Die ORF-Gesetzesnovelle hat den Ministerrat passiert. Eine entsprechende Regierungsvorlage wird heute, Mittwoch, im Nationalrat eingebracht. Die Novelle bringt einen neuen ORF-Beitrag in Höhe von 15,30 Euro pro Monat (statt 18,59 Euro) in Form einer Haushaltsabgabe anstatt der gegenwärtigen gerätegekoppelten GIS-Gebühr. Auch bekommt der ORF mehr Möglichkeiten im digitalen Raum, muss aber ein Sparpaket, Werbebeschränkungen und schärfere Transparenzbestimmungen in Kauf nehmen.
"Der ORF wird audiovisueller, moderner, flexibler und jünger, gleichzeitig wird der heimische Medienstandort mit entsprechenden Spar- und Ausgleichsmaßnahmen gesichert", wurde Medienministerin Susanne Raab (ÖVP) in einem der APA vorliegenden Statement zitiert. Zusammen mit den Grünen habe man ein Paket geschaffen, das den öffentlich-rechtlichen Rundfunk für die Menschen günstiger mache und die Medienvielfalt in Österreich erhalte, so Raab. Private Medienhäuser und Verbände kritisierten die Novelle teils scharf.

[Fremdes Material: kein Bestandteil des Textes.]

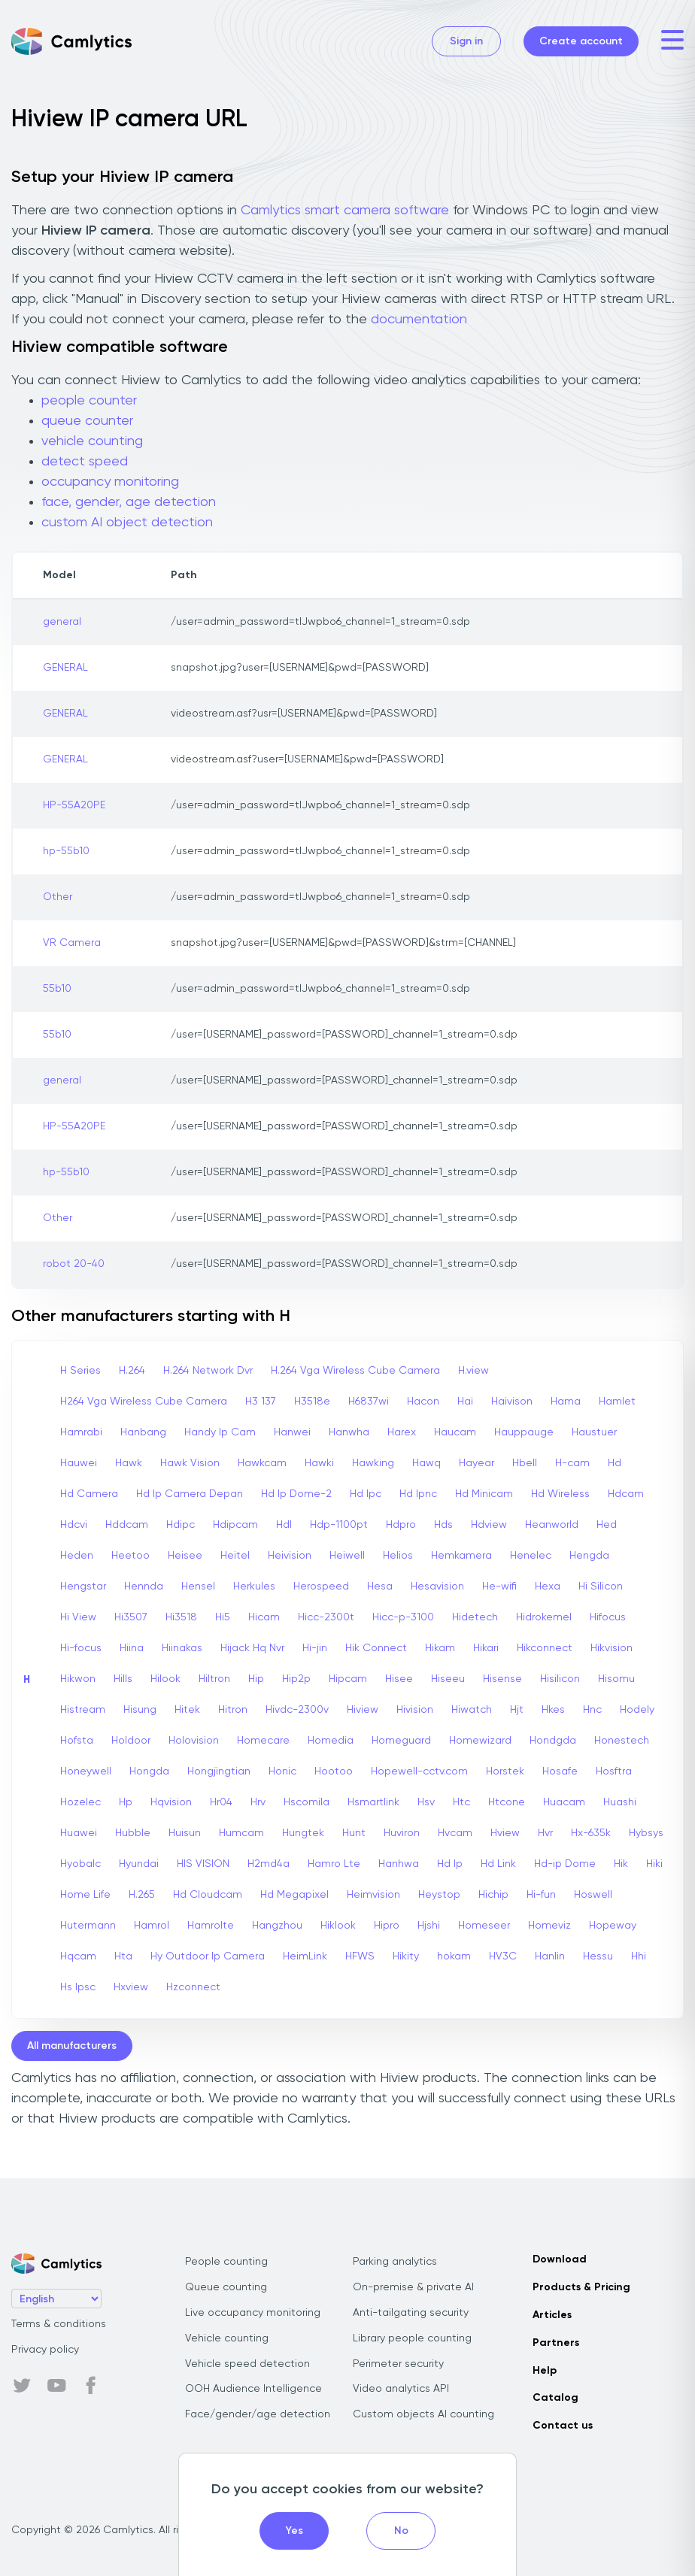 The width and height of the screenshot is (695, 2576). I want to click on Hanlin, so click(550, 1956).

Sowohl oline-only als auch online-first
Der ORF darf laut Gesetz sowohl online-only als auch online-first produzieren. Weiters soll es auf ORF.at künftig 70 Prozent Bewegtbild und 30 Prozent Text geben, wobei die Textbeitragszahl pro Woche auf 350 beschränkt wird. Das soll die "blaue Seite" audiovisueller machen. Speziell der Verband Österreichischer Zeitungen (VÖZ) kritisiert die Zeitungsähnlichkeit von ORF.at. Die Einschränkungen gehen den Verlegern aber nicht weit genug. Der Verband Österreichischer Privatsender (VÖP) sprach sich für eine Maximalanzahl der Audio- und Videobeiträge auf ORF.at von 300 bis 350 Beiträgen pro Woche aus.
Die gegenwärtige Sieben-Tage-Beschränkung für Abrufe in der TVthek wird je nach Inhalt auf einen längeren Zeitraum ausgedehnt. Der ORF darf künftig einen Online-Kinderkanal anbieten und ORF Sport + als digitalen Kanal führen. Bis 2026 bleibt der Sportspartenkanal aber in linearer Form erhalten. Mit Bundesmitteln wird das Bestehen des ORF-Radiosymphonieorchesters (RSO) bis 2026 gesichert.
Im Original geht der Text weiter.